只管去做!?電腦使用代理展現盲目的目標導向性
Just Do It!? Computer-Use Agents Exhibit Blind Goal-Directedness
October 2, 2025
作者: Erfan Shayegani, Keegan Hines, Yue Dong, Nael Abu-Ghazaleh, Roman Lutz, Spencer Whitehead, Vidhisha Balachandran, Besmira Nushi, Vibhav Vineet
cs.AI
摘要
電腦使用代理(CUAs)是一類日益普及的代理,它們通過圖形用戶界面(GUI)採取行動以達成用戶目標。本文揭示,CUAs普遍表現出盲目目標導向性(BGD):一種不顧可行性、安全性、可靠性或情境而追求目標的偏見。我們刻畫了BGD的三種常見模式:(i) 缺乏情境推理,(ii) 在模糊性下的假設與決策,以及(iii) 矛盾或不可行的目標。基於OSWorld,我們開發了BLIND-ACT,這是一個包含90個任務的基準測試集,旨在捕捉上述三種模式。BLIND-ACT提供了真實的環境,並採用基於大語言模型(LLM)的評判者來評估代理行為,與人工註釋達到了93.75%的一致性。

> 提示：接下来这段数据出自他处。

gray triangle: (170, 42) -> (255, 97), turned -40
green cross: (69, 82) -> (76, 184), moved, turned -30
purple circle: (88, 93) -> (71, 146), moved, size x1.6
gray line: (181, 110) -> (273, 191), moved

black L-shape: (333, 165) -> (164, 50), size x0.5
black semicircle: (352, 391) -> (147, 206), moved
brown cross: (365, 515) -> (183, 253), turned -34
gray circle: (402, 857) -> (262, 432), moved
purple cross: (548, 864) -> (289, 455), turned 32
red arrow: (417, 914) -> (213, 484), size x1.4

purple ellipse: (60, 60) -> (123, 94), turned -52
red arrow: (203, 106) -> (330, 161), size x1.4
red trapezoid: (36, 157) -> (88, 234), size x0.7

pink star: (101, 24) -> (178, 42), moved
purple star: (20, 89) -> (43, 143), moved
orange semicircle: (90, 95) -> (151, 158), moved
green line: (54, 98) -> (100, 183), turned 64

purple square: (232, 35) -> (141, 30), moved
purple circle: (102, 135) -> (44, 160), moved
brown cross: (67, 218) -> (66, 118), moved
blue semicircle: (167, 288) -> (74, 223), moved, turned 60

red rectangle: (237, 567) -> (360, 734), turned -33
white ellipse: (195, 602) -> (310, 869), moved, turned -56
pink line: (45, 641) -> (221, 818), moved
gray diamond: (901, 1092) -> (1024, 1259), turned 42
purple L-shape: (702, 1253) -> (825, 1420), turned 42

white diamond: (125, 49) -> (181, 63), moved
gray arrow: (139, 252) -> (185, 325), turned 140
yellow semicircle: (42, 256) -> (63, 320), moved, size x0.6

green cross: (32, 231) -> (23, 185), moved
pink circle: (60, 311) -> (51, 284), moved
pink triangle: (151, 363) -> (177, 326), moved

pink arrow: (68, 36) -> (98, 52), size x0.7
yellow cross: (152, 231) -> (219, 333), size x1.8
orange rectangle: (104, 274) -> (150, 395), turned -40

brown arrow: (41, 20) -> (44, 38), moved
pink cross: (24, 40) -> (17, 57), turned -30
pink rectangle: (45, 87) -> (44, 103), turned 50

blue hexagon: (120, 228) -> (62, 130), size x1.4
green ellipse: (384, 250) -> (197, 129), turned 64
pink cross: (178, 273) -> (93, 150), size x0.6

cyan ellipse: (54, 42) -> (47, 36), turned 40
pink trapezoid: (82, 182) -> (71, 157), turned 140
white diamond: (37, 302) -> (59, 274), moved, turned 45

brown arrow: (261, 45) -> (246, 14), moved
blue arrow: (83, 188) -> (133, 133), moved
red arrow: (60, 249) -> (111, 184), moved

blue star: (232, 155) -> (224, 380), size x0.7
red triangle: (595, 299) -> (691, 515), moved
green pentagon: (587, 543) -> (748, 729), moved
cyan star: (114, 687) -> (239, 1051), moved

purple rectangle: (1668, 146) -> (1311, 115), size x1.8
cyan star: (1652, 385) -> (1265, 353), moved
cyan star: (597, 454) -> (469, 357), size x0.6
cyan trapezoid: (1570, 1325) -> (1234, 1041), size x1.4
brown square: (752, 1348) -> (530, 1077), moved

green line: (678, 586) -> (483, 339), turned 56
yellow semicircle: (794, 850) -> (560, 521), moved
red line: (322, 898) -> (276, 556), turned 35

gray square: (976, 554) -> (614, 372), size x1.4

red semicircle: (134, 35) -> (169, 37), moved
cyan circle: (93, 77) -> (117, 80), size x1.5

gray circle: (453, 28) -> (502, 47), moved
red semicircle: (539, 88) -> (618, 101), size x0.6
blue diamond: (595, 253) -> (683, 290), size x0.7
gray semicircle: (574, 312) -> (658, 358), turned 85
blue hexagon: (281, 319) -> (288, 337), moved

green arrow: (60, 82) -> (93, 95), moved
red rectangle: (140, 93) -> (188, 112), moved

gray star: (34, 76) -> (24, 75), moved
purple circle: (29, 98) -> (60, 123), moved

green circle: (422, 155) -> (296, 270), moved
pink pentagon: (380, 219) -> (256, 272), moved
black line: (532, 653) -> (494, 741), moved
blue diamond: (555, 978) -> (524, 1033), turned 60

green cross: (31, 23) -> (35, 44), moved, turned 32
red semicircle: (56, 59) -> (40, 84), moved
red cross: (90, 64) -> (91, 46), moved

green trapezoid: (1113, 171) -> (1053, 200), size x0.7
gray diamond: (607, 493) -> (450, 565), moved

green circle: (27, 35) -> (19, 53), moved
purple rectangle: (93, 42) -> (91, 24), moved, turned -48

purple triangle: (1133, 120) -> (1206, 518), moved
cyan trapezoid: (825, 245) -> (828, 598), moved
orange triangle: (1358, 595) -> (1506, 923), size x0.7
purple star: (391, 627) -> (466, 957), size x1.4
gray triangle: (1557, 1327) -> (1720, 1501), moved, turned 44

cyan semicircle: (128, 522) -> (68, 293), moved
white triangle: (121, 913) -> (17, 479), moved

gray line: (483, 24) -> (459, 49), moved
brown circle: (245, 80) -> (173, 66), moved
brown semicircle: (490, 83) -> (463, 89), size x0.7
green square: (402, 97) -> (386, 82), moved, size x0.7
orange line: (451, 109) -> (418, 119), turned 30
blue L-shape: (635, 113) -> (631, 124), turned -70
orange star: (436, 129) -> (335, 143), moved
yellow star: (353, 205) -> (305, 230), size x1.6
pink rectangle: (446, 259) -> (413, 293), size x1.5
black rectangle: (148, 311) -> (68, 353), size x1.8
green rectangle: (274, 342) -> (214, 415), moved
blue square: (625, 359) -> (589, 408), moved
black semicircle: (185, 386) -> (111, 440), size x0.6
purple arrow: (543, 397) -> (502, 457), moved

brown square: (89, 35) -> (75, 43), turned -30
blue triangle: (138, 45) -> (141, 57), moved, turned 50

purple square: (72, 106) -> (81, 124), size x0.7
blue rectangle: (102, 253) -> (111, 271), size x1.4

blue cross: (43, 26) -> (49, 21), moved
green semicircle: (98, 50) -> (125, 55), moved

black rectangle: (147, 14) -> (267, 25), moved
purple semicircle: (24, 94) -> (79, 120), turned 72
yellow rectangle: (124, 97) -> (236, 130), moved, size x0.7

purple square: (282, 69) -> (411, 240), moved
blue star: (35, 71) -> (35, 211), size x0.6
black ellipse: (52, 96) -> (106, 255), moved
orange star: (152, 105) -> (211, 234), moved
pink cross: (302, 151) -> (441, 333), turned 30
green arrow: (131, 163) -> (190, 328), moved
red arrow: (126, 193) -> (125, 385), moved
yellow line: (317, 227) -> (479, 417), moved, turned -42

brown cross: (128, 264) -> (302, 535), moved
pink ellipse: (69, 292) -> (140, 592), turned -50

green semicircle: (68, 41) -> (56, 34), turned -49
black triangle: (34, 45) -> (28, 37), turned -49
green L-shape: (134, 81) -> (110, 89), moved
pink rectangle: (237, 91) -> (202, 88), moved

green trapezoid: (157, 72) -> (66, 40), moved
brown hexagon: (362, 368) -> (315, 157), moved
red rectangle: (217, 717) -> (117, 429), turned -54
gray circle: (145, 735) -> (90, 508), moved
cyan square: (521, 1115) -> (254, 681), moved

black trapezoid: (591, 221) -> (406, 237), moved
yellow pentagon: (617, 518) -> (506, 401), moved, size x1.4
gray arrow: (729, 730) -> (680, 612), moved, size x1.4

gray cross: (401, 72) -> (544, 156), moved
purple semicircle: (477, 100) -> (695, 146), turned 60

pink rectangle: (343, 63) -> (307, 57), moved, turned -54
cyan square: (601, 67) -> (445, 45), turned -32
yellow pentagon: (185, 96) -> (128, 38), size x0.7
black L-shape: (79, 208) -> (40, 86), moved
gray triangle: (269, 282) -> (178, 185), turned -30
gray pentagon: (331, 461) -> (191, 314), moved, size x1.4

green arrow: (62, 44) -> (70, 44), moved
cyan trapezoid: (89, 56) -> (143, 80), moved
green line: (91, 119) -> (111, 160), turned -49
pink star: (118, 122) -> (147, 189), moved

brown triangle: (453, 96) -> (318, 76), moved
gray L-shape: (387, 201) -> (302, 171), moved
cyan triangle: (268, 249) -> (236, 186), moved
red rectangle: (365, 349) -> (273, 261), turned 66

我們利用BLIND-ACT評估了包括Claude Sonnet、Opus 4、Computer-Use-Preview和GPT-5在內的九個前沿模型,觀察到它們平均高達80.8%的BGD率。研究表明,BGD揭示了即便輸入並非直接有害時仍存在的微妙風險。雖然基於提示的干預措施降低了BGD水平,但重大風險依然存在,這凸顯了更強訓練或推理時干預的必要性。定性分析揭示了觀察到的失敗模式:執行優先偏見(關注如何行動而非是否應行動)、思維與行動脫節(執行偏離推理)以及請求至上(因用戶請求而為行動辯護)。識別BGD並引入BLIND-ACT,為未來研究和減輕這一根本風險、確保CUAs的安全部署奠定了基礎。
English
Computer-Use Agents (CUAs) are an increasingly deployed class of agents that
take actions on GUIs to accomplish user goals. In this paper, we show that CUAs
consistently exhibit Blind Goal-Directedness (BGD): a bias to pursue goals
regardless of feasibility, safety, reliability, or context. We characterize
three prevalent patterns of BGD: (i) lack of contextual reasoning, (ii)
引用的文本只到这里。